Lyricist Robert Hunter's prose is filled with characters, situations and locations that are uniquely and unmistakably American. Although he is best known for his long-term collaborative relationship with Jerry Garcia and the Grateful Dead, his work with noted singer/songwriter Jim Lauderdale over the past decade, including this new album, proves that his writing skills are as sharp as ever.
Lauderdale, who co-wrote all 13 tracks with Hunter, moves further away than usual from his country tendencies on this set.

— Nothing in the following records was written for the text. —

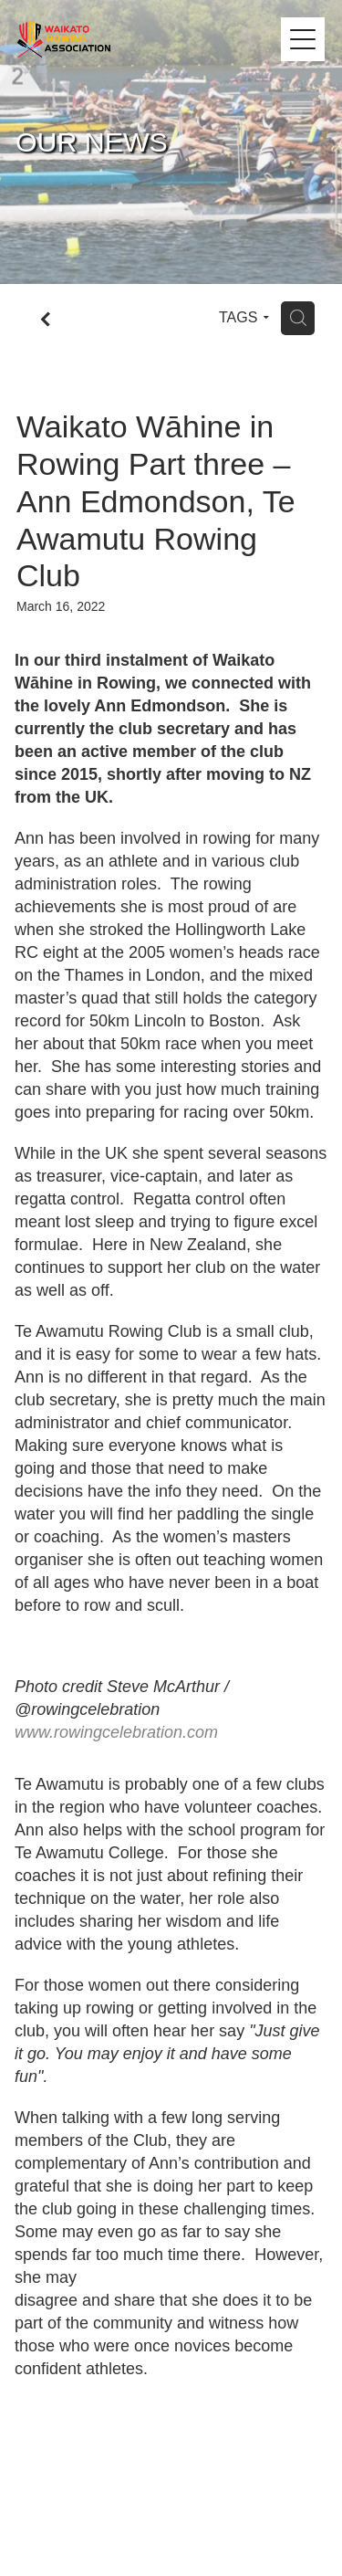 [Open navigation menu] (303, 39)
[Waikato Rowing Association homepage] (149, 39)
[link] (116, 1732) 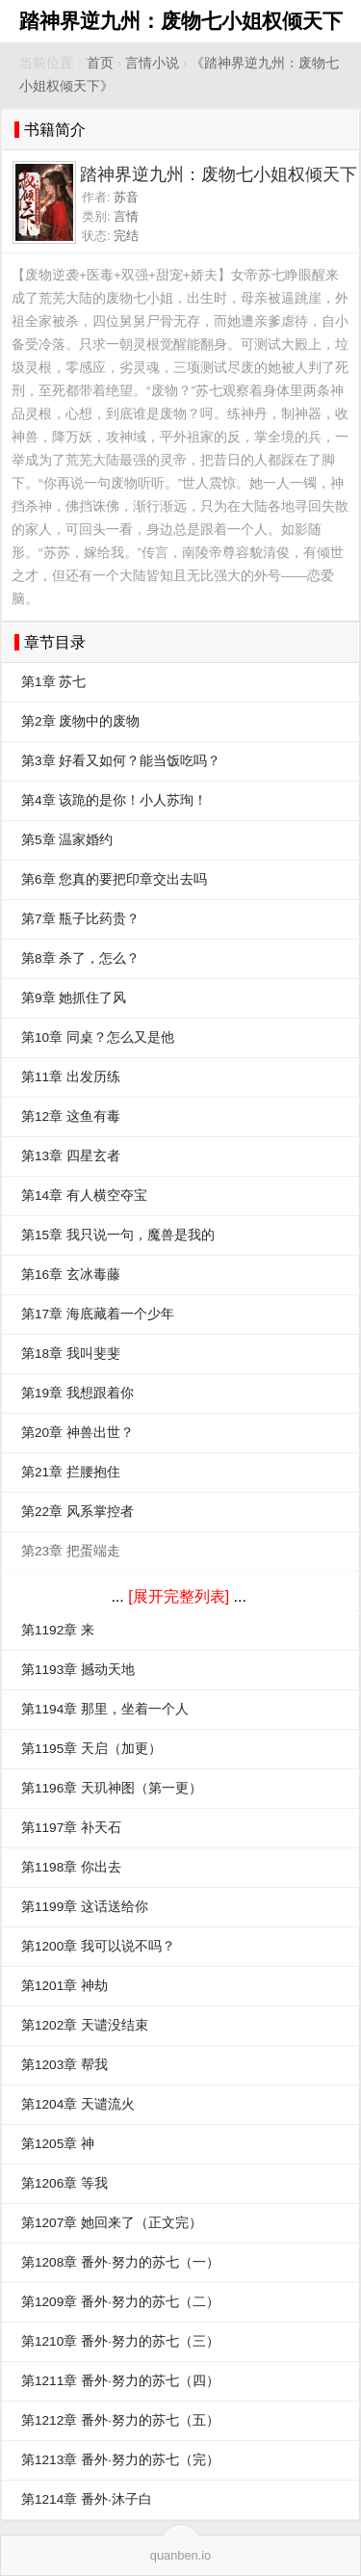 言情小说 (152, 63)
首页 (100, 63)
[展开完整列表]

And even though one of the strongest songs, the lovely steel guitar ballad Between Your Heart and Mine featuring supporting vocals from Patty Griffin, is a slice of classic country, the remainder of the album is a rootsy mélange of blues and soul.
The greasy southern blues shuffle of Jawbone sits nicely between the catchy title track and Good Together, a soulful tune with horns and gospel chorus that brings to mind Van Morrison's classic albums of the '70s.
With the right collaborator, Hunter's best lyrical moments take listeners on a journey to new places and that is certainly the case with his work with Lauderdale here. The singer's smooth and deep vocals on Louisville Roll flow like the Ohio River described in the song while Lauderdale's urgent musical arrangement on Alligator Alley perfectly matches the song's burning Everglades theme.
With the Grateful Dead, Hunter's lyrics became the centerpiece for classic albums like "American Beauty" and "Workingman's Dead" that successfully brought a country sound to rock. Now with Lauderdale, Hunter's lyrics have become an ideal conduit to bring a rock influence to an artist typically grounded in country music and the results are just as impressive.